Now we welcome the campaign as a fundamental training to destroy the principles of the bottom line, and they were seeing their own customers. And that’s why we will not be able to get a claim of their own jobs. It will be a state of the United States of America. The President will help the party to work across our times, and here in the United States of uniform. But their relationship with the United States of America will include faith.

Thank you. God bless you. And May God loss man. Thank you very much. Thank you very much, everybody. Thank you. God bless the United States of America. God bless you. Here’s President.

A generated Barack Obama-esque speech, by Yu et al (2017)

Generative Adversarial Networks in Society

Deepfakes

GANs have received substantial attention in the mainstream media because of their part in the controversial ‘deepfakes’ phenomenon. Deepfakes are realistic-looking synthetic images or videos of politicians and other public figures in compromising situations. Malicious actors have created highly convincing footage of people doing or saying things they have never actually done or said.

It has always been possible to Photoshop celebrities or politicians into fake backdrops, or show these people hugging or shaking hands with a person that they have never seen in person. The Soviet apparatus was notorious for airbrushing out-of-favour figures out of photographs in a futile attempt to rewrite history. Generative adversarial networks have taken this one step further by making it possible to create apparently real video footage.

A digitally retouched photograph from the Soviet era. Who knows what the authoritarian state could have achieved with generative adversarial networks?
A digitally retouched photograph from the Soviet era. Who knows what the authoritarian state could have achieved with generative adversarial networks? Image is in the public domain.

This is an existential threat to the news media, where the credibility of the content is key. How can we know whether a whistle-blower’s hidden camera clip is real, or is it an elaborate fake created by a GAN to destroy the opponent’s reputation?​​ Deepfakes can also be used to add credibility to fake news articles.

The technology poses dark problems. GAN-enabled pornography has appeared on the Internet, created using the faces of real celebrities. Celebrities are currently an easy target because there are already many photos of them on the Internet, making it easy to train a GAN to generate their faces. Furthermore, the public’s interest in their personal lives is already high, so it can be lucrative to post fake videos or photos. However, as technology advances and the size of the required training set shrinks, hackers can use blackmail to make fake clips featuring nearly anybody.

AI Art

Even bona fide uses of generative adversarial networks raise some complicated legal questions.
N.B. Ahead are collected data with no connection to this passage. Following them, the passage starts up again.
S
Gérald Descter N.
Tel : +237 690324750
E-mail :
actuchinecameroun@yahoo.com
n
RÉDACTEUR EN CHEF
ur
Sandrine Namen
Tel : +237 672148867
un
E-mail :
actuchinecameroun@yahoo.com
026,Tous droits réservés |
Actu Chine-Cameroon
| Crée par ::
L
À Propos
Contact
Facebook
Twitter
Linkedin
For example, who owns the rights to an image created by a generative adversarial network?

United States copyright law requires a copyrighted work to have a human author. But who owns the rights to an image generated by a GAN? The software engineer? The person who used the GAN? Or the owner of the training data?
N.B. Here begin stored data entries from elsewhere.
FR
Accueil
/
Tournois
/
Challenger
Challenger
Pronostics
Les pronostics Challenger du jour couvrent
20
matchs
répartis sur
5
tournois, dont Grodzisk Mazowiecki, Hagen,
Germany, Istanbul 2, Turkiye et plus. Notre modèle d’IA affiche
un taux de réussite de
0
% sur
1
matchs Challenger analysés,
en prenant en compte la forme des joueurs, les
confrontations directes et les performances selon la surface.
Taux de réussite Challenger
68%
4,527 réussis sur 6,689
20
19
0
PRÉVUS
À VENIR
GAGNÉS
The concept of ‘who is the creator’ was famously put to the test in 2018, when the Parisian arts collective Obvious used a generative adversarial network to create a painting called Edmond de Belamy, which was later printed onto canvas. The artwork sold at Christie’s New York for $432,500. However, it soon emerged that the code to generate the painting had been written by another AI artist, Robbie Barratt, who was not affiliated with Obvious. Public opinion was divided as to whether the three artists in Obvious could rightfully claim to have created the artwork.

The GAN-generated painting Edmond de Belamy, printed on canvas but created using a generative adversarial network by the Parisian collective Obvious.
The GAN-generated painting Edmond de Belamy, printed on canvas but created using a generative adversarial network by the Parisian collective Obvious. Image is in the public domain.

Future of Generative Adversarial Networks

Generative Adversarial Networks are a young technology but in a short time they have had a large impact on the world of deep learning and also on society’s relationship with AI. So far, the various exotic applications of GANs are only beginning to be explored.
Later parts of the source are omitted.